This is how Nearly Exh behaves, stillstrong. He is NPD, FWIW, and what I've finally learned-I think-is that it's part of his ego boost if I need something and he can choose when to respond-or not. I suspect it's kind of like a game, even if he has an answer.

I, on the other hand, don't want anyone waiting for me for anything, nor do I want to owe anything, so it makes us very different and part of what some of the problems he made worse were.

There's generally no apology from Nearly Exh, either. You get what you get and you don't pitch a fit. Luckily, I have a lawyer now and I turn to him even if it costs money, but I do wait a period of time in between. I have to get really angry at Nearly Exh to get him to consider budging. Usually it's a threat from an outside creditor that does it, like when things are going to be shut off-it's extreme, so I know what you are dealing with, I think.
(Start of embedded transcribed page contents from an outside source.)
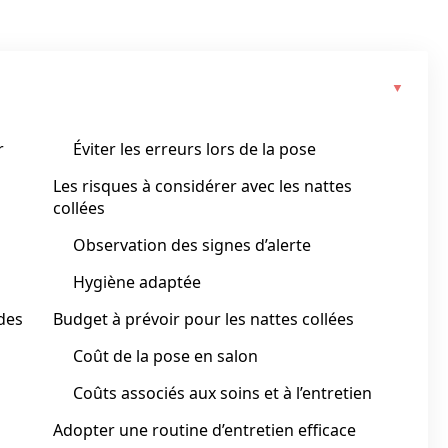
r
Éviter les erreurs lors de la pose
Les risques à considérer avec les nattes
collées
Observation des signes d’alerte
Hygiène adaptée
 des
Budget à prévoir pour les nattes collées
Coût de la pose en salon
Coûts associés aux soins et à l’entretien
Adopter une routine d’entretien efficace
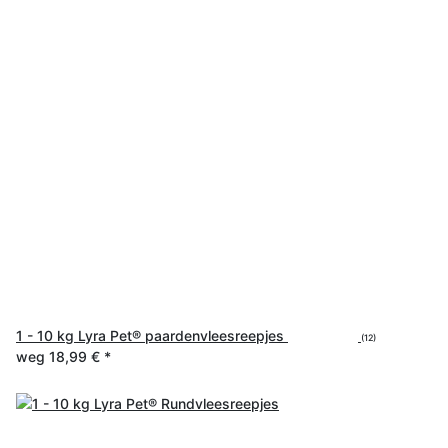
1 - 10 kg Lyra Pet® paardenvleesreepjes
(12)
weg
18,99 €
*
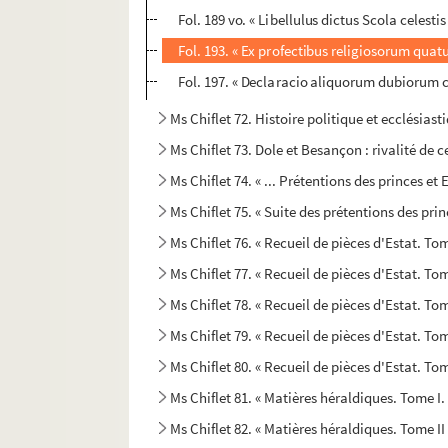
Fol. 189 vo. « Libellulus dictus Scola celestis
Fol. 193. « Ex profectibus religiosorum quat
Fol. 197. « Declaracio aliquorum dubiorum 
Ms Chiflet 72. Histoire politique et ecclésias
Ms Chiflet 73. Dole et Besançon : rivalité de c
Ms Chiflet 74. « ... Prétentions des princes et 
Ms Chiflet 75. « Suite des prétentions des princ
Ms Chiflet 76. « Recueil de pièces d'Estat. Tom
Ms Chiflet 77. « Recueil de pièces d'Estat. Tom
Ms Chiflet 78. « Recueil de pièces d'Estat. Tome
Ms Chiflet 79. « Recueil de pièces d'Estat. Tom
Ms Chiflet 80. « Recueil de pièces d'Estat. Tom
Ms Chiflet 81. « Matières héraldiques. Tome I.
Ms Chiflet 82. « Matières héraldiques. Tome II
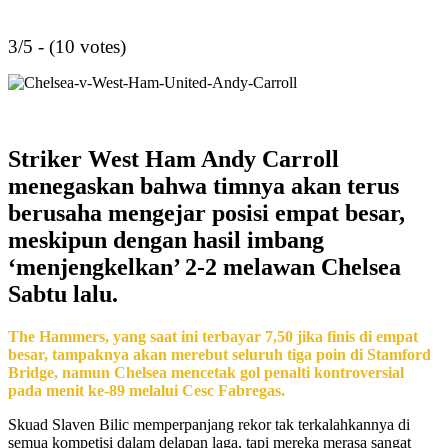
3/5 - (10 votes)
Striker West Ham Andy Carroll
menegaskan bahwa timnya akan terus
berusaha mengejar posisi empat besar,
meskipun dengan hasil imbang
‘menjengkelkan’ 2-2 melawan Chelsea
Sabtu lalu.
The Hammers, yang saat ini terbayar 7,50 jika finis di empat
besar, tampaknya akan merebut seluruh tiga poin di Stamford
Bridge, namun Chelsea mencetak gol penalti kontroversial
pada menit ke-89 melalui Cesc Fabregas.
Skuad Slaven Bilic memperpanjang rekor tak terkalahkannya di
semua kompetisi dalam delapan laga, tapi mereka merasa sangat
It's very frustrating, to say the least, and I'm sorry that you have to go through it to get things that are due you, especially, just, so. Yes, it is that way here-Nearly Exh also has passive aggression, if that's helpful and it gave me some things to read. He would pile up his resentments about me and then when I needed something, he wouldn't do it. I never had a clue of the amount of "upset" he had been at times, because he can't stand conflict and if he showed me he was upset, it might make a problem-there already was a problem!

I wonder if your WH has any of this going on that he's hidden, or some other things?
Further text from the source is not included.